As states tally up spending and revenues for fiscal year 2010, which ended June 30 in most states, some (such as Virginia and Connecticut) are finding that they ended their year with their budgets in the black. Here’s what those modest “surpluses” mean — and what they don’t.
- End-of-year surpluses are normal. They generally occur when revenues come in higher than the state estimated when enacting (or revising) its budget. States are required by law to aim for a balanced budget — one in which revenues meet or exceed projected spending. But estimating future tax collections is inexact in the best of times. It’s even more difficult when the economy is in crisis and revenues fall by record amounts, as they have since this recession began. So it’s no surprise when a state doesn’t collect exactly the amount of revenues it projected.

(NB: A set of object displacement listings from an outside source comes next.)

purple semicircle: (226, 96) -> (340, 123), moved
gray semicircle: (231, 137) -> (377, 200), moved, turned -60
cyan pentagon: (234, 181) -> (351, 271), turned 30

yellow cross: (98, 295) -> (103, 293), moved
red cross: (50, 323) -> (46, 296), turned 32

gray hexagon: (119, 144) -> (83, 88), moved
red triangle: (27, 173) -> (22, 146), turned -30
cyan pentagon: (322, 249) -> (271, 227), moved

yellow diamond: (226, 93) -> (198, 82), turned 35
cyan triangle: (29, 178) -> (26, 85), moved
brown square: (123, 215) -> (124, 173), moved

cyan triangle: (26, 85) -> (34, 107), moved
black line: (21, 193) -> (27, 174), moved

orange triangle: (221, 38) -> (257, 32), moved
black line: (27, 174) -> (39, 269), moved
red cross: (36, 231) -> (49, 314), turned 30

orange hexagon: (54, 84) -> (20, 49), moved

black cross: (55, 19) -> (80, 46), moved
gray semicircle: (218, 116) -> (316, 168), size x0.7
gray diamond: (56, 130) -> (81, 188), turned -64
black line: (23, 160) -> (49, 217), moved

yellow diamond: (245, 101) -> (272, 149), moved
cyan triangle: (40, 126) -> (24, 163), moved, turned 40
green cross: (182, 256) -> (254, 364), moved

- The reported surpluses aren’t nearly large enough to reverse state spending cuts. Virginia’s $220 million surplus, for example, is a fraction of the $7.5 billion the state cut to balance its last budget. In most states, revenues will continue to fall far short of what states need to maintain public services in fiscal year 2011 and for a couple of years beyond. As a result, states are closing shortfalls that we project will total more than $140 billion in 2011 and will face another $120 billion in shortfalls for 2012.
- A surplus doesn’t even mean the state’s revenues grew in 2010. Virginia ran a surplus in 2010 because revenues declined by 0.6 percent rather than the expected 2.3 percent. The state’s general fund revenues have dropped around 20 percent, in inflation-adjusted terms, since the start of the recession. Similarly, in Connecticut, sales tax collections were above expectations for a couple of months but will still come in 5 percent below last year’s already low level. Nationally, state revenues remain well below where they were two years ago.
- A surplus means that the next year’s deficit-closing measures can be a bit less harsh than planned. For example, Connecticut may be able to balance its 2011 budget with a little less borrowing than it had expected. Virginia will use some of its surplus to give state workers — whose salaries have been frozen for close to four years — a temporary pay increase and to offset a bit of the large reduction in school funding.
Until employment returns to pre-recession levels, state revenues won’t be healthy enough to avert the need for more spending cuts and tax increases — even if revenues didn’t perform quite as badly as predicted last year.